From gut microbiota to host appetite: gut microbiota-derived metabolites as key regulators

Abstract

Feelings of hunger and satiety are the key determinants for maintaining the life of humans and animals. Disturbed appetite control may disrupt the metabolic health of the host and cause various metabolic disorders. A variety of factors have been implicated in appetite control, including gut microbiota, which develop the intricate interactions to manipulate the metabolic requirements and hedonic feelings.

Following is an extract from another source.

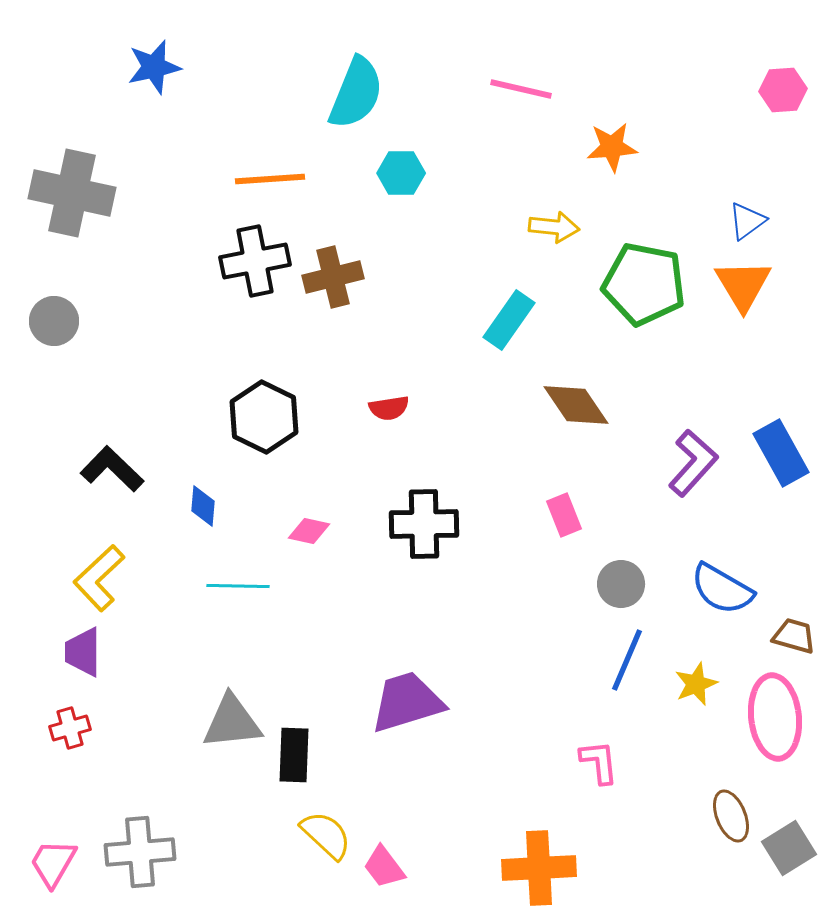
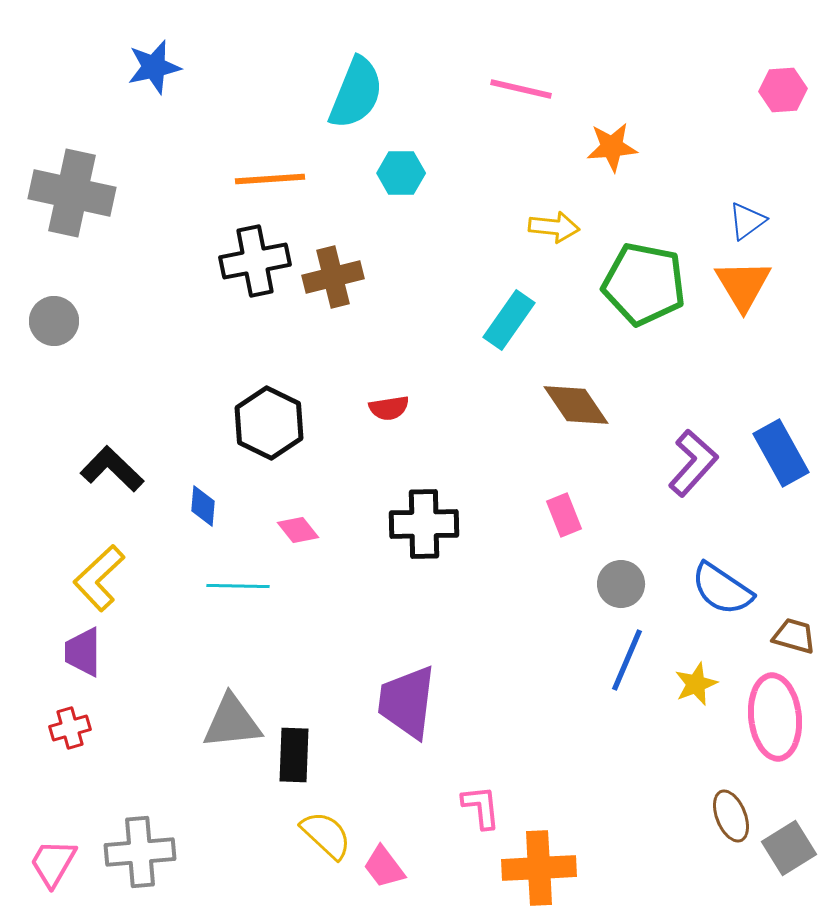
black hexagon at (264, 417): moved 5 px right, 6 px down
pink diamond at (309, 531): moved 11 px left, 1 px up; rotated 39 degrees clockwise
blue semicircle at (722, 589): rotated 4 degrees clockwise
purple trapezoid at (407, 702): rotated 66 degrees counterclockwise
pink L-shape at (599, 762): moved 118 px left, 45 px down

Gut microbial metabolites and components act as appetite-related signaling molecules to regulate appetite-related hormone secretion and the immune system, or act directly on hypothalamic neurons. Herein, we summarize the effects of gut microbiota on host appetite and consider the potential molecular mechanisms. Furthermore, we propose that the manipulation of gut microbiota represents a clinical therapeutic potential for lessening the development and consequence of appetite-related disorders. Video abstract.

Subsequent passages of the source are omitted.